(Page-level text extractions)
----------
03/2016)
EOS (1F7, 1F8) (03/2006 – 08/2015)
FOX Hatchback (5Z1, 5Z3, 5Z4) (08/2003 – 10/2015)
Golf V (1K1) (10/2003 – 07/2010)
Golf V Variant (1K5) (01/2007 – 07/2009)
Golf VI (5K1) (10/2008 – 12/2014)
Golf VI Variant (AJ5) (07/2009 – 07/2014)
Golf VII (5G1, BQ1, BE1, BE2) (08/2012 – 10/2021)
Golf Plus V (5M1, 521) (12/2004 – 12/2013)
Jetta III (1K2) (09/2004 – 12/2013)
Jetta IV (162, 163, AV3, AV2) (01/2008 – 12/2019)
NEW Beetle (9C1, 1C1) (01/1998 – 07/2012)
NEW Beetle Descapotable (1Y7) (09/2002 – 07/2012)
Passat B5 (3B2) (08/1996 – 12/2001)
----------
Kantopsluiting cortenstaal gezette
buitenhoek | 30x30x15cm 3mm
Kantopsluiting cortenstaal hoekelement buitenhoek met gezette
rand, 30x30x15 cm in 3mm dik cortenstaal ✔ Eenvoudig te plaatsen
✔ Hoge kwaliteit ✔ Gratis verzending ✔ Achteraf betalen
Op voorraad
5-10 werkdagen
----------
# YOUR INSTRUCTIONS
Each line carrying the string "buitenhoek" should be copied out from the entries.

# SOLUTION TO THE PROBLEM
buitenhoek | 30x30x15cm 3mm
Kantopsluiting cortenstaal hoekelement buitenhoek met gezette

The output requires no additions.